PREMIER Mark McGowan has this week apologised to hundreds of people who were charged under old anti-homosexual laws, and introduced legislation to allow people to have their record wiped clean.
Laws against homosexuality were officially on the books in WA until 1989, but the height of the police crackdown was during the 50s and 60s when they would try to entrap gay men, or barge into a gay-friendly venue like Roo on the Roof in Fremantle and arrest everyone.
Even though it’s no longer illegal, some older people still have convictions against them, and even if they’re spent they can still cause issues with background checks and when travelling overseas.
GLBTI Rights in Ageing said the apology and legislation were highly significant.
“Laws which criminalised homosexual acts effectively criminalised whole generations of gay men,” said GRAI chair June Lowe.
“These discriminatory laws therefore had a deleterious effect on all gay men, not just those who were convicted and charged.
“State sanctioned discrimination affected all aspects of gay men’s lives: having to be secretive for fear of losing work or housing, or potentially being rejected by ones friends or families, and many lived (and some still do live) in fear of reprisals and endured the stress of internalised shame.
“Sadly, these discriminatory laws also negatively affected the heterosexual society, in that they reinforced uncompromising attitudes which marginalised gay men. Our society is still grappling with the residual effects of this mind-set: we are all made poorer by prejudice.
“For these reasons, the premier’s apology and the introduction of the Expungement Bill has enormous healing potential, for all gay men and also for the wider community. Acknowledging that historical discriminatory laws were wrong and taking steps for reparation invites everyone to let go of past hurts and hurtful behaviours and work towards a society that celebrates diversity.
“Recent debates on marriage equality have demonstrated that there is still much work to be done before we can lay claim to being an unprejudiced country. The LGBTI community has struggled for decades for recognition as equal citizens and these progressive actions by the WA government are a tribute to their persistence.
“We unreservedly welcome the premier’s apology and the expungement bill. These are of great moment in the history of LGBTI rights, moving us closer to ensuring legal and cultural safety for everyone, irrespective of their sexuality or gender identity”.

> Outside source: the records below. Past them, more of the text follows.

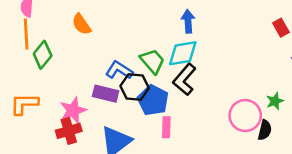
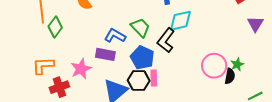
cyan diamond: (183, 53) -> (180, 21), moved
black hexagon: (135, 87) -> (139, 80), moved
green star: (275, 101) -> (237, 64), moved
red cross: (69, 131) -> (59, 87), moved

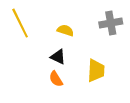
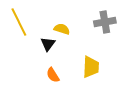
black triangle: (58, 57) -> (48, 44), moved, turned 42

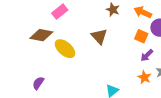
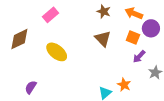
brown diamond: (41, 35) -> (19, 39), moved, turned -35
brown triangle: (99, 36) -> (103, 39), moved
orange star: (144, 77) -> (124, 85), moved

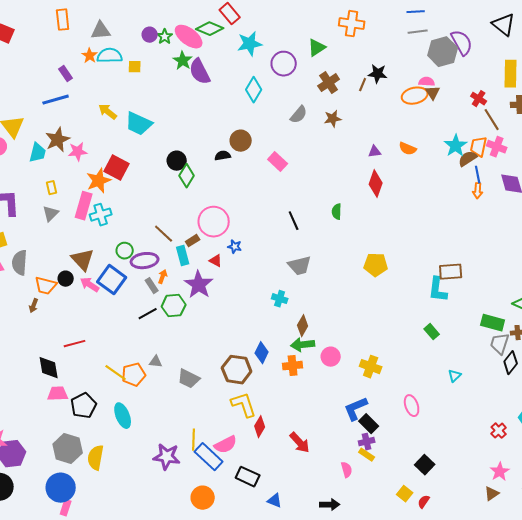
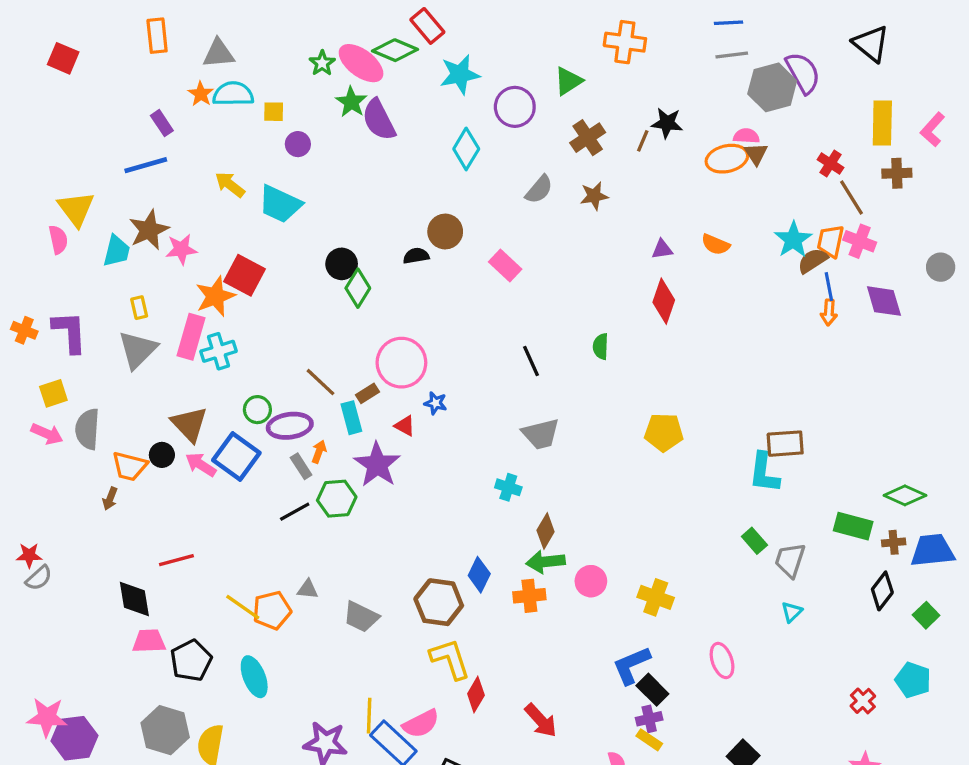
purple circle: (150, 35) -> (298, 144), moved
gray triangle: (51, 214) -> (138, 350), size x1.5
gray trapezoid: (500, 344) -> (790, 560), moved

In a speech to parliament last year, Maylands Labor MP Lisa Baker led the push to have their records completely expunged and to ask for an apology to these men.
“I’m just so pleased that within our first 12 months of being elected that we’ve put this legislation before parliament,” Ms Baker said.
“For the 200 or more people who still carry the weight of a conviction, all these years later, for something which is no longer considered a criminal offence and never should have been considered a criminal offence in my view, they finally have a chance to clear their names once and for all.”